I decided that understanding the latch event was crucial, I had a search of MOS and found this article “LATCH: UNDO GLOBAL DATA” In The Top Wait Events (Doc ID 1451536.1), the article describes a probable cause and solution if the latch miss was caused by ktusm_stealext_2. I hadn’t previously seen anywhere which told me which part of the Oracle kernel produced a latch miss but a quick google suggested that it should be easy to find in an AWR report. If it’s in an AWR report it should be in a dba_hist view, so I did a search of the documentation and found DBA_HIST_LATCH_MISSES_SUMMARY. A quick-and-dirty sample query revealed that the view was storing (like many others do) a snapshot of the number of latch misses has happened up to that point, in order to find out how many happened between one period you have to take the difference. I knocked up a quick script that I could use to get the differences in each snapshot and easily identify:

select start_time
from (
select cast(ss.begin_interval_time as date) start_time
 , cast(ss.end_interval_time as date) end_time
 , parent_name, where_in_code
 , nwfail_count -lag(nwfail_count) over (partition by parent_name, where_in_code order by lms.snap_id) nwfail
 , sleep_count -lag(sleep_count) over (partition by parent_name, where_in_code order by lms.snap_id) sleep_count
 , wtr_slp_count-lag(wtr_slp_count) over (partition by parent_name, where_in_code order by lms.snap_id) wtr_slp_count
 , max(sleep_count)over (partition by parent_name, where_in_code) -min(sleep_count) over (partition by parent_name, where_in_code) total_sleep_count
from dba_hist_latch_misses_summary lms
JOIN dba_hist_snapshot ss
 ON ss.snap_id = lms.snap_id
 and ss.dbid = lms.dbid
where ss.begin_interval_time <= TO_DATE(:enddate_1 ,'dd/mm/yyyy hh24:mi:ss')
and ss.end_interval_time >= TO_DATE(:startdate_1 ,'dd/mm/yyyy hh24:mi:ss')-interval'1'hour
and lms.parent_name like :parent_name
) where total_sleep_count > 0;

For this particular latch parent and for the early hours of the morning I saw this:


This made it incredibly clear, “ktudba: KSLBEGIN” is the offending where. This was not the “where” mentioned in the MOS article so I had to keep looking.
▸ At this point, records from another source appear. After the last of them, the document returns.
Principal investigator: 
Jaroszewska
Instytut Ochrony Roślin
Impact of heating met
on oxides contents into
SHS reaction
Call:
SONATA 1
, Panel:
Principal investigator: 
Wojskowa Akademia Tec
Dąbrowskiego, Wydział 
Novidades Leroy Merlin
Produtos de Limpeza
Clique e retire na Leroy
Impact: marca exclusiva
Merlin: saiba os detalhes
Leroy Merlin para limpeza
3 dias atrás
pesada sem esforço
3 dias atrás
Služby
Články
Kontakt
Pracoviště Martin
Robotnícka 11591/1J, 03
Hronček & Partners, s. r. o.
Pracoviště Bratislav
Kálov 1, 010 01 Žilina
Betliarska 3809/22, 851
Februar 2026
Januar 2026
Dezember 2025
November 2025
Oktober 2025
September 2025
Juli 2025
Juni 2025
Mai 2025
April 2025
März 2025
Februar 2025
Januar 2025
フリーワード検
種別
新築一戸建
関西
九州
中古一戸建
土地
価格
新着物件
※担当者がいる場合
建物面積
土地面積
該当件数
I found Bug 17532836 : LATCH: UNDO GLOBAL DATA ON KTUDBA: KSLBEGIN, but this didn’t really get me anywhere. Back to google! I ended up having to use a translated page https://translate.google.co.uk/translate?hl=en&sl=zh-CN&u=http://www.anbob.com/archives/2690.html&prev=search It mentions that the latch is there so that a session can identify the location of the undo data and is usually very fast. They then go on to identifying large transactions active on the system at the time (by looking at number of undo blocks used), this linked up to a session doing a delete of an entire table. This is very much like our scenario, but I can’t quite tell if the problem was really due to the huge amount of undo that would have been generated from our purge or if it was due to the undo being required by so many sessions at the same time.
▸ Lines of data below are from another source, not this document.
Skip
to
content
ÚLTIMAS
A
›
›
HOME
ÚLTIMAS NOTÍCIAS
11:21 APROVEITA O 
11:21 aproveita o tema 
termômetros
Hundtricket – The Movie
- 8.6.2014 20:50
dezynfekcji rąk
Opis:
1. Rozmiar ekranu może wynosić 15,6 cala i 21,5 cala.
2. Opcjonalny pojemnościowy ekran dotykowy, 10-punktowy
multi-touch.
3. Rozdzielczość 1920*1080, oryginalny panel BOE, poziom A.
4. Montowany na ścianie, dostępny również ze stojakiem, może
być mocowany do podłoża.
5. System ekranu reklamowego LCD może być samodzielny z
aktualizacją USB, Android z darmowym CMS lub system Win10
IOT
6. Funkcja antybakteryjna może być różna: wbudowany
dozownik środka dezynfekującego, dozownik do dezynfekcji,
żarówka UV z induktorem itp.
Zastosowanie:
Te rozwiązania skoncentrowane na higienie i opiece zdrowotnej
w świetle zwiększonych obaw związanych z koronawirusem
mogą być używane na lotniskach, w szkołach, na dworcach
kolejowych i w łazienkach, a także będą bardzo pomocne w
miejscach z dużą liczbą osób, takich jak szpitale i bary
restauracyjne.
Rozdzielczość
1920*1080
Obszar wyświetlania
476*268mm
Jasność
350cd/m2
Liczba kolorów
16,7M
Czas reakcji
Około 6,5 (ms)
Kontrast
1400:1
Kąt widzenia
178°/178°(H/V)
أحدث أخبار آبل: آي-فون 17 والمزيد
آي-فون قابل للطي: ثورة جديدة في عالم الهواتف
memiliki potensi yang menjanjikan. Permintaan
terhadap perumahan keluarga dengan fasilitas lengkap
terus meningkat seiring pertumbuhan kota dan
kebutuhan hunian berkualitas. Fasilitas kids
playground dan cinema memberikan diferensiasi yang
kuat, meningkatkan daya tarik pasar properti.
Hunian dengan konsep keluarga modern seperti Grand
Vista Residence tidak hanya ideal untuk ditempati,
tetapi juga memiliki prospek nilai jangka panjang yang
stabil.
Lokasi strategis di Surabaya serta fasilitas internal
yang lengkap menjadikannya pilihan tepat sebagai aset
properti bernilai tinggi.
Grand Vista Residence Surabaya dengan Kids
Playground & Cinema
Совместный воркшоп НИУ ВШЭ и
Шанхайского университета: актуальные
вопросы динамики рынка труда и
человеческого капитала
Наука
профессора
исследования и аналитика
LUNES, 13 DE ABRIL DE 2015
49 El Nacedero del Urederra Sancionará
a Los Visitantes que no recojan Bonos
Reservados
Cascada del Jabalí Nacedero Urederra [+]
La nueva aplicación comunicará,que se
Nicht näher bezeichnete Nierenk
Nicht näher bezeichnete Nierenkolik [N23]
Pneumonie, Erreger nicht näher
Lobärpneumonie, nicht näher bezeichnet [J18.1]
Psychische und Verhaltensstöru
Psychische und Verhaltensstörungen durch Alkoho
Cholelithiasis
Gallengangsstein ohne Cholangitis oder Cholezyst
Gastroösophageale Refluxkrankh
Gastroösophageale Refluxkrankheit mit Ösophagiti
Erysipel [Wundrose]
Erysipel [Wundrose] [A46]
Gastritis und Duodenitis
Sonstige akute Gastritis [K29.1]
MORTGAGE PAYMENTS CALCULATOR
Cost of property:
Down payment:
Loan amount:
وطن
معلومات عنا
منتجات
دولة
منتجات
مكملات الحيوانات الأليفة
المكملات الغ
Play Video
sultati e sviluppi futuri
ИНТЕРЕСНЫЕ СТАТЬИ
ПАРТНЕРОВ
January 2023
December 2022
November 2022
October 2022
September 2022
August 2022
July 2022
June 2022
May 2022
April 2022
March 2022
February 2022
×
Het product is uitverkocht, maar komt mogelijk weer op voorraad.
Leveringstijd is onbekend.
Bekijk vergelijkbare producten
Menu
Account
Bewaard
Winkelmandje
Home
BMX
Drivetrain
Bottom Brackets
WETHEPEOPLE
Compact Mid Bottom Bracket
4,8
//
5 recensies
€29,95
It seems this problem stems from one session purging a table that many other sessions are trying to insert into. The achievable fix was to insert less by changing the job class of the freuquently executing jobs.
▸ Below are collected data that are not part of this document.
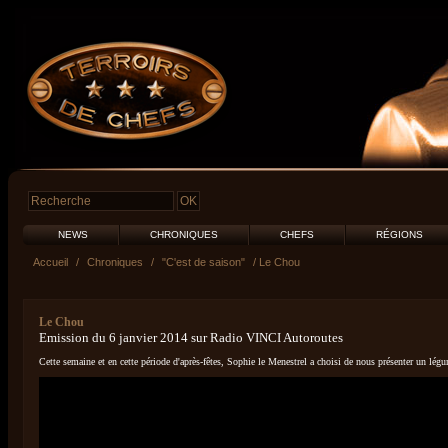
NEWS
CHRONIQUES
CHEFS
RÉGIONS
Accueil
/
Chroniques
/
"C'est de saison"
/ Le Chou
Le Chou
Emission du 6 janvier 2014 sur Radio VINCI Autoroutes
Cette semaine et en cette période d'après-fêtes, Sophie le Menestrel a choisi de nous présenter un lég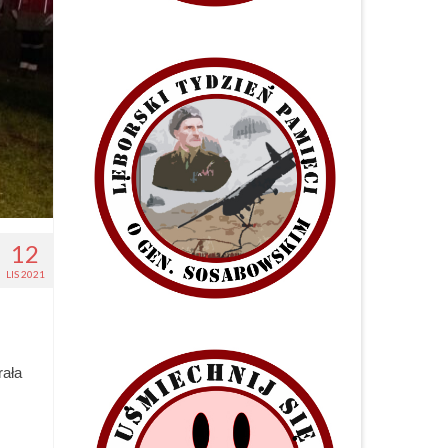
12
LIS 2021
rała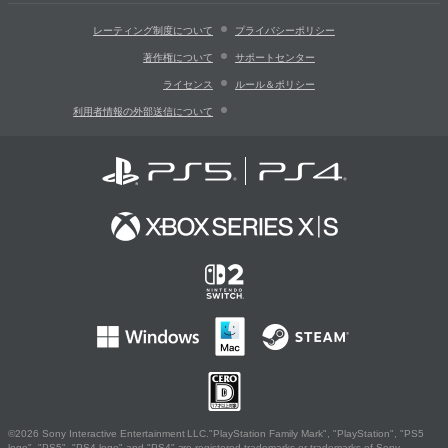
レーティング制度について
プライバシーポリシー
著作権について
サポートセンター
ライセンス
ルール＆ポリシー
利用者情報の外部送信について
©2026 Sony Interactive Entertainment LLC."PlayStation Family Mark", "PlayStation", "PS5
logo", "PS5", "PS4 logo" and "PS4" are registered trademarks or trademarks of Sony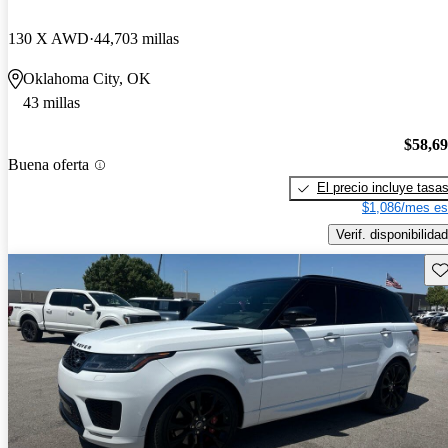
130 X AWD
44,703 millas
Oklahoma City, OK
43 millas
$58,6
Buena oferta
El precio incluye tasa
$1,086/mes es
Verif. disponibilidad
Gu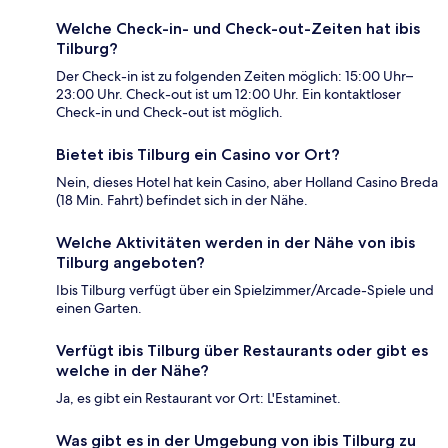
Welche Check-in- und Check-out-Zeiten hat ibis
Tilburg?
Der Check-in ist zu folgenden Zeiten möglich: 15:00 Uhr–
23:00 Uhr. Check-out ist um 12:00 Uhr. Ein kontaktloser
Check-in und Check-out ist möglich.
Bietet ibis Tilburg ein Casino vor Ort?
Nein, dieses Hotel hat kein Casino, aber Holland Casino Breda
(18 Min. Fahrt) befindet sich in der Nähe.
Welche Aktivitäten werden in der Nähe von ibis
Tilburg angeboten?
Ibis Tilburg verfügt über ein Spielzimmer/Arcade-Spiele und
einen Garten.
Verfügt ibis Tilburg über Restaurants oder gibt es
welche in der Nähe?
Ja, es gibt ein Restaurant vor Ort: L'Estaminet.
Was gibt es in der Umgebung von ibis Tilburg zu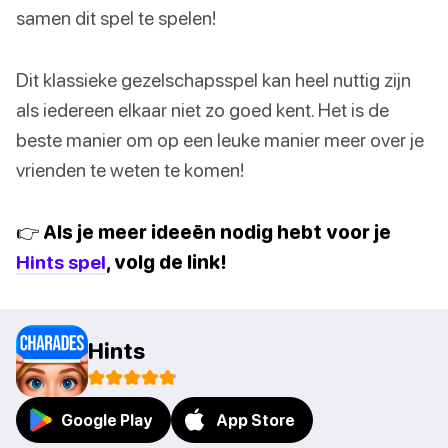
samen dit spel te spelen!
Dit klassieke gezelschapsspel kan heel nuttig zijn
als iedereen elkaar niet zo goed kent. Het is de
beste manier om op een leuke manier meer over je
vrienden te weten te komen!
👉 Als je meer ideeën nodig hebt voor je
Hints spel
, volg de link!
Hints
Google Play
App Store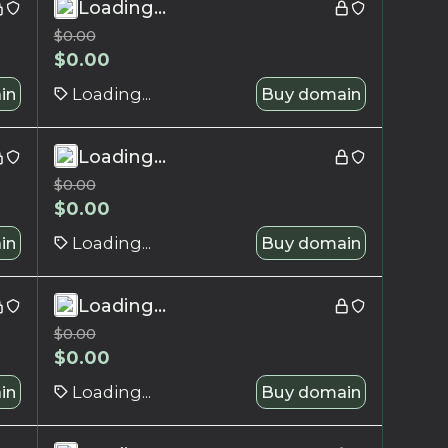
Loading...
$
0.00
$
0.00
in
Loading...
Buy domain
Loading...
$
0.00
$
0.00
in
Loading...
Buy domain
Loading...
$
0.00
$
0.00
in
Loading...
Buy domain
A textbook way that most would implement this scenario would be to partition the logging table by a date and then truncate/drop partitions that were due to be purged. This would both make the purge super fast and also require very little undo. Queries against the logging table would be faster if they filtered on the log date as you could do partition pruning. The complexity here comes due to some job classes being wanted to be kept for longer. Maybe Oracle should partition the logging tables by a purge date instead – general queries against the table would not really be effected performance wise (unless you knew when the purge date would be), it might allow for more concurrency for inserts if they were from different job classes that had different retentions (although I’m not sure if it’d be something to write home about). Hopefully, in the future, Oracle will implement this sort of solution but for now we either need to log less or put up with the CPU spikes.